(Information given begins)
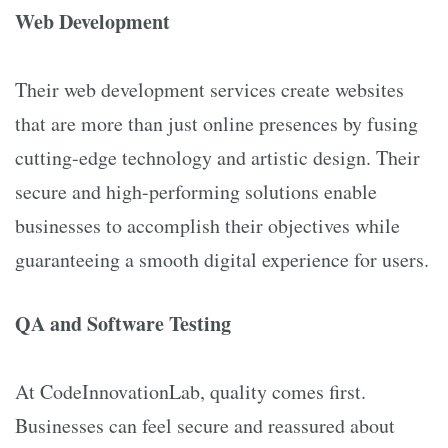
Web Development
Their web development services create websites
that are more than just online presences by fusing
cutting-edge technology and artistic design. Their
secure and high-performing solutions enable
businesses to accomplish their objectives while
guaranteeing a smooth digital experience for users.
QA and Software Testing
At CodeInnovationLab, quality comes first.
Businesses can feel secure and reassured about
(Information given ends)
(Information given begins)
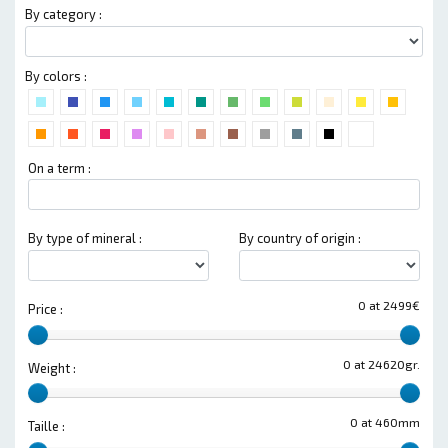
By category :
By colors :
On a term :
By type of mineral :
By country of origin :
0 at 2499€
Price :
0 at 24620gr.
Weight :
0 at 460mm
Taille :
(Information given ends)
--- Exercise prompt ---
Your task is to restate, word for word, only those lines above that fall between the line holding "Their web development" and the line holding "Businesses can feel", inclusive.

--- Reply to the task ---
Their web development services create websites
that are more than just online presences by fusing
cutting-edge technology and artistic design. Their
secure and high-performing solutions enable
businesses to accomplish their objectives while
guaranteeing a smooth digital experience for users.
QA and Software Testing
At CodeInnovationLab, quality comes first.
Businesses can feel secure and reassured about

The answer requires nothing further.